I hope that you find this helpful and I hope that you are able to use the Santa Barbara News-press’s experience to assist you in monitoring and protecting your paper and, from assault. If I can assist you or provide you with additional information, please do not hesitate to contact me at 805.564.5165

Very truly yours,

Wendy McCaw

So now we have McCaw, who is arguably the biggest enemy of free speech since King George III, suddenly swaddling herself in the First Amendment.
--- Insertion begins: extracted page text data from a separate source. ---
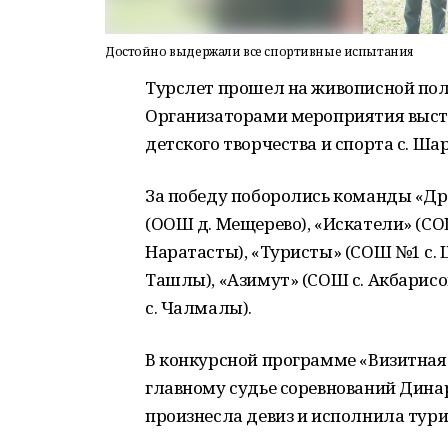
Достойно выдержали все спортивные испытания
Турслет прошел на живописной пол
Организаторами мероприятия выст
детского творчества и спорта с. Ша
За победу поборолись команды «Др
(ООШ д. Мещерево), «Искатели» (СО
Наратасты), «Туристы» (СОШ №1 с. 
Ташлы), «Азимут» (СОШ с. Акбарисов
с. Чалмалы).
В конкурсной программе «Визитная
главному судье соревнований Дина
произнесла девиз и исполнила тури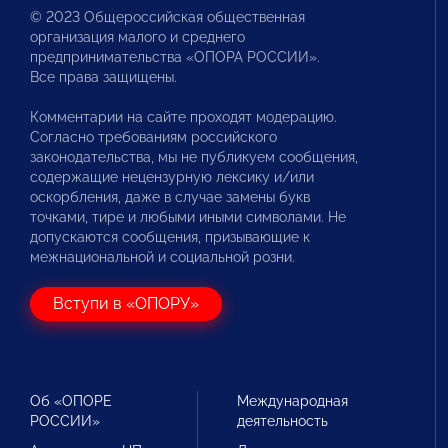
© 2023 Общероссийская общественная
организация малого и среднего
предпринимательства «ОПОРА РОССИИ».
Все права защищены.
Комментарии на сайте проходят модерацию.
Согласно требованиям российского
законодательства, мы не публикуем сообщения,
содержащие нецензурную лексику и/или
оскорбления, даже в случае замены букв
точками, тире и любыми иными символами. Не
допускаются сообщения, призывающие к
межнациональной и социальной розни.
Вступи в «ОПОРУ»
Об «ОПОРЕ
Международная
РОССИИ»
деятельность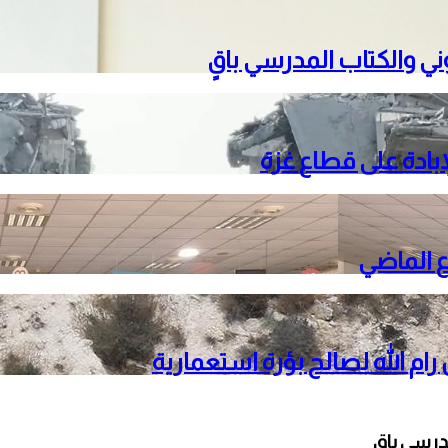
تروني والكتاب المدرسي باقٍ
م الله لصالح بؤرة استعمارية
مدرسي باقٍ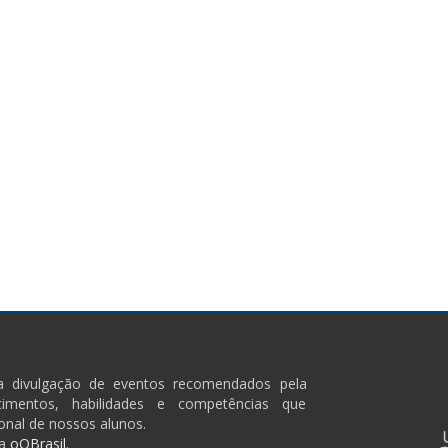
ra divulgação de eventos recomendados pela
imentos, habilidades e competências que
onal de nossos alunos.
a
oQBrasil.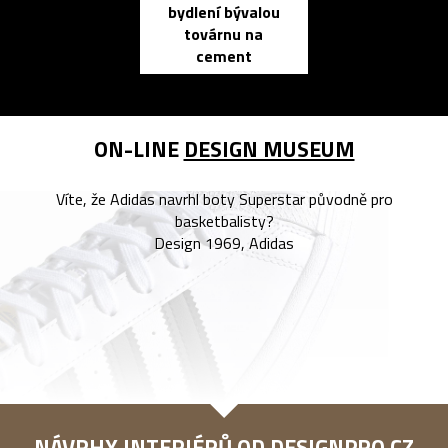
bydlení bývalou
elektronic
továrnu na
zápisník
cement
reMarkable
ON-LINE
DESIGN MUSEUM
Víte, že Adidas navrhl boty Superstar původně pro
basketbalisty?
Design 1969, Adidas
NÁVRHY INTERIÉRŮ OD
DESIGNPRO.CZ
How strange is that?

I would contend that no one has done more damage in the name of the First Amendment than Wendy.

After all, this is the same Wendy McCaw who sued writer Susan Paterno for daring to write a magazine article about her and her paper.

The same Wendy McCaw who had her lawyers write threatening cease and desist letters to owners of small businesses who were displaying "McCaw Obey The Law" signs in their windows.

Yes, that Wendy McCaw.

If you have any doubts that the only First Amendment rights that Wendy cares about are her own, consider this.

The right to organize a union or join an existing one is protected by the right to freely associate, which is part of the First Amendment.

In spite of the fact that her newsroom employees voted 33 to 6 in favor of unionizing, McCaw chose to challenge the legitimacy of the union vote rather than sitting down at the negotiating table and bargaining with the union. Doing so certainly would have saved the millions of dollars she admits spending to fight the union.

And did you happen to notice how conveniently McCaw forgets that the union activities she complains about - handing out flyers, displaying signs on overpasses, sending letters to advertisers, and, yes, even picketing - are all activities protected by the First Amendment? Certainly no judge who has listened to the evidence about these activities has ruled otherwise.

Then there's the fact that McCaw has blocked access to numerous websites, including this blog, from News-Press computers. Is that decision motivated by her tender concern for the First Amendment?

And according to Nick Caruso, the chief negotiator for the Graphic Communications Conference of the Teamsters' Union, McCaw has thwarted his attempts to update employees in the union bargaining unit on the negotiations' progress; she blocked his emails to their addresses.

So Mrs. McCaw, you say that you wish that someone had alerted you to the tactics employed by unions? There are a lot of us here in Santa Barbara who wish someone had alerted us to the tactics employed by you.

* * *

Judging from the correspondence I have seen sent to newsroom employees both from Caruso and McCaw, those paper-union bargaining sessions have been anything but a picnic.

The Union was indeed trying to bargain for the implementation of a Code of Ethics at the News-Press, although it fell far short of McCaw's description of it as a guarantee of the ability "to write what they wanted, when they wanted, without interference from management."

One of the main points of the union's proposal on this issue was "byline protection" - the right of a reporter to have his or her name removed from an article if it had been edited or altered in a way the author deemed objectionable. The paper would still have the right to run the story; it just couldn't carry the reporter's name on it.

The News-Press refused to discuss the proposal for a code of ethics, and since it was a subject that did not strictly relate to the mandatory topics of negotiation - "wages, hours or working conditions," the union was forced to pull the code of ethics topic off the table.

McCaw's oft repeated insistence that the First Amendment right to publish belongs to the owners of newspapers raises the question: if a newspaper owner really wants to run a successful business shouldn't she have in mind the First Amendment rights of others and not just her own?